Он едва выжил. Теперь Ловису Коринту придется дорого поплатиться за свое творческое наследие. 19 января в «Сецессионе» на Курфюрстендамм, 208 откроется сенсационная выставка: двести двадцать восемь полотен, название – «Творческое наследие». Сегодня, в первый день года, сквозь похмелье – которым он мучается лежа на канапе на Клопштокштрассе, 48 – предстоящее начинает наводить на него легкий ужас. И четырех нет, а уже темно, за окнами снег с дождем. Для начала багетная мастерская Вебера на Дерфлингерштрассе, 28 хочет причитающиеся ей деньги за обрамление «Творческого наследия», а именно 1632,5 марки. За фуршет, который Коринт дает в честь открытия, поставщик, преемник Адольфа Крафта, Курфюрстендамм, 116, требует 200 марок предоплаты. В поставку включены: «Язык, 1 блюдо; кобуржская ветчина под камберлендским соусом, 1 блюдо; косуля под камберлендским соусом, 1 блюдо; ростбиф под ремуладом, 1 блюдо». Ловису Коринту уже от одних слов дурно. Все творческое наследие под камберлендским соусом. У него еще вчерашний несвежий польский карп не переварился. Когда его Шарлотта уезжает, он лопает все без разбору – так он по ней тоскует, ясное дело. И вот он пишет новогоднее письмо жене Шарлотте, лазающей где-то по заснеженным горам: «Кто знает, каким сложится новый год; уж старый счастливым не был. Да и черт с ним». Воистину. Коринта, этого всегда пышущего здоровьем художника, которого из позднего барокко занесло в Берлин начала двадцатого века, весьма пообтрепал тяжелый инсульт. Жена ухаживала за ним, принося себя в жертву. Когда была задумана выставка «Творческое наследие», все испугались, что придется иметь дело уже с наследством. Но он выкарабкался. И даже добрался до мольберта. Теперь по всему городу висели афиши выставки: ежедневно с девяти до четырех, вход – одна марка. Коринт смотрел с афиш, изумляясь самому себе, в то время как Шарлотта отдыхала от него в Тироле. Она успеет вернуться к фуршету. Хорошо выглядите, мадам, – говорит ей Макс Либерманн 19 января на открытии в «Сецессионе», с куском косули под камберлендским соусом в правой руке. Наследие мое творческое хорошо выглядит, – думает Ловис Коринт, тяжелым шагом оглушая выставочные залы. Но теперь пора идти дальше. Только впредь, пожалуйста, без этого кубизма.

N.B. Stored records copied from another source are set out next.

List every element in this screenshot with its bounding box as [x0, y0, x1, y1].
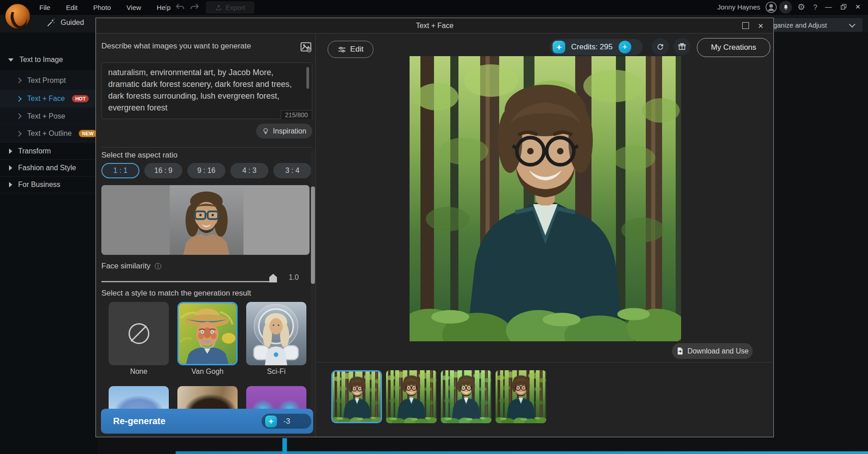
chevron-right-icon [16, 77, 22, 83]
undo-icon[interactable] [174, 2, 186, 12]
sidebar-group-transform[interactable]: Transform [0, 143, 98, 160]
user-avatar-icon[interactable] [765, 1, 777, 13]
sidebar-item-label: Text + Outline [27, 129, 72, 138]
export-button[interactable]: Export [206, 1, 254, 14]
add-credits-button[interactable]: + [619, 41, 631, 53]
thumbnail-image [386, 370, 437, 423]
redo-icon[interactable] [189, 2, 201, 12]
aspect-option-16-9[interactable]: 16 : 9 [144, 163, 182, 178]
style-label-sci-fi: Sci-Fi [246, 368, 306, 376]
sidebar-group-label: Fashion and Style [18, 164, 76, 172]
window-titlebar[interactable]: File Edit Photo View Help Export Jonny H… [0, 0, 868, 15]
close-window-icon[interactable]: × [855, 0, 860, 14]
style-card-van-gogh[interactable] [177, 302, 238, 365]
result-thumbnail-3[interactable] [441, 370, 491, 423]
section-divider [101, 147, 312, 148]
generated-image-preview[interactable] [410, 56, 681, 341]
my-creations-button[interactable]: My Creations [697, 38, 770, 57]
style-label-none: None [109, 368, 169, 376]
credits-pill: Credits: 295 + [550, 39, 643, 55]
aspect-option-1-1[interactable]: 1 : 1 [101, 163, 139, 178]
wand-icon [46, 18, 55, 27]
sidebar-item-text-face[interactable]: Text + Face HOT [0, 90, 98, 108]
gift-icon[interactable] [673, 38, 691, 55]
sidebar-item-label: Text Prompt [27, 76, 66, 85]
face-similarity-slider-thumb[interactable] [269, 274, 277, 282]
edit-button[interactable]: Edit [328, 41, 373, 58]
textarea-scrollbar[interactable] [306, 67, 309, 89]
dialog-titlebar[interactable]: Text + Face [96, 18, 773, 33]
thumbnail-strip-divider [316, 362, 773, 363]
maximize-dialog-icon[interactable] [742, 22, 749, 29]
collapsed-triangle-icon [9, 148, 12, 154]
settings-gear-icon[interactable]: ⚙ [797, 0, 805, 14]
sidebar-item-text-pose[interactable]: Text + Pose [0, 108, 98, 125]
inspiration-button[interactable]: Inspiration [256, 124, 312, 139]
download-use-icon [676, 347, 684, 355]
style-card-partial-3[interactable] [246, 386, 306, 409]
edit-label: Edit [350, 45, 363, 54]
aspect-option-4-3[interactable]: 4 : 3 [230, 163, 268, 178]
regenerate-label: Re-generate [113, 416, 166, 426]
result-thumbnail-1[interactable] [331, 370, 382, 423]
style-card-sci-fi[interactable] [246, 302, 306, 365]
image-reference-icon[interactable] [300, 41, 312, 53]
guided-tab[interactable]: Guided [46, 18, 84, 27]
result-thumbnail-4[interactable] [496, 370, 546, 423]
sidebar-group-fashion-style[interactable]: Fashion and Style [0, 160, 98, 177]
aspect-option-3-4[interactable]: 3 : 4 [273, 163, 311, 178]
close-dialog-icon[interactable]: × [758, 19, 763, 33]
sidebar-item-label: Text + Face [27, 95, 65, 103]
regenerate-button[interactable]: Re-generate -3 [101, 409, 313, 434]
hot-badge: HOT [72, 95, 89, 102]
style-card-partial-1[interactable] [109, 386, 169, 409]
organize-adjust-dropdown[interactable]: Organize and Adjust [758, 18, 863, 32]
sidebar-item-label: Text + Pose [27, 112, 65, 120]
style-card-partial-2[interactable] [177, 386, 238, 409]
menu-edit[interactable]: Edit [59, 0, 85, 14]
menu-view[interactable]: View [120, 0, 148, 14]
credit-gem-icon [265, 416, 277, 427]
menu-photo[interactable]: Photo [86, 0, 118, 14]
preview-pad-right [243, 185, 310, 255]
lightbulb-icon [262, 127, 269, 135]
sliders-icon [338, 46, 346, 53]
face-similarity-slider-track[interactable] [101, 281, 277, 282]
info-icon[interactable]: ⓘ [155, 262, 162, 271]
minimize-window-icon[interactable]: — [825, 0, 832, 14]
export-icon [215, 4, 222, 11]
none-slash-icon [129, 323, 149, 344]
new-badge: NEW [79, 130, 97, 137]
face-reference-preview[interactable] [101, 185, 310, 255]
style-card-none[interactable] [109, 302, 169, 365]
guided-label: Guided [61, 19, 84, 27]
panel-scrollbar-thumb[interactable] [311, 186, 315, 284]
user-name[interactable]: Jonny Haynes [717, 0, 760, 14]
sidebar-group-label: Transform [18, 147, 51, 155]
sidebar-group-text-to-image[interactable]: Text to Image [0, 49, 98, 71]
canvas-cursor-mark [282, 438, 287, 454]
text-face-dialog: Text + Face × Describe what images you w… [95, 18, 774, 437]
help-icon[interactable]: ? [813, 1, 817, 14]
thumbnail-image [496, 370, 546, 423]
collapsed-triangle-icon [9, 165, 12, 171]
van-gogh-style-image [179, 303, 236, 364]
chevron-right-icon [16, 131, 22, 137]
download-label: Download and Use [687, 347, 749, 355]
chevron-down-icon [849, 21, 855, 28]
expanded-triangle-icon [8, 58, 14, 62]
sidebar-group-label: For Business [18, 181, 60, 189]
sidebar-item-text-prompt[interactable]: Text Prompt [0, 71, 98, 90]
organize-label: Organize and Adjust [766, 21, 827, 29]
download-and-use-button[interactable]: Download and Use [672, 343, 753, 359]
menu-file[interactable]: File [33, 0, 57, 14]
app-logo [5, 3, 31, 29]
sidebar-item-text-outline[interactable]: Text + Outline NEW [0, 125, 98, 143]
refresh-credits-icon[interactable] [652, 38, 669, 55]
thumbnail-image [333, 372, 382, 423]
aspect-option-9-16[interactable]: 9 : 16 [187, 163, 225, 178]
face-similarity-label: Face similarity [101, 262, 151, 271]
notifications-bell-icon[interactable] [779, 1, 792, 14]
result-thumbnail-2[interactable] [386, 370, 437, 423]
sidebar-group-for-business[interactable]: For Business [0, 177, 98, 193]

Заглянем ненадолго к Фрейду на Берггассе, 19. Эти январские дни он проводит в кабинете, завершая работу «Тотем и табу». И само собой: бессознательное изо всех сил пробивается в эту книгу об этнологических принципах нарушения табу и фетишизации. Но кажется, будто сам Фрейд этого еще не осознал. В тот самый момент, когда собственные ученики, в первую очередь К.Г. Юнг из Цюриха, 1875 года рождения, осыпают его резкими упреками, Фрейд, 1856 года рождения, развивает теорию «отцеубийства». Еще в декабре 1912 года Юнг написал Фрейду: «Разрешите обратить Ваше внимание на то, что Ваш метод обращаться с собственными учениками как с пациентами является ошибочным». Таким образом он, дескать, производит на свет «наглых баловней» и «раболепных сыновей». И далее по тексту: «Между тем, сами Вы остаетесь на самом верху в качестве отца. В сплошной покорности никто не смеет дернуть пророка за бороду».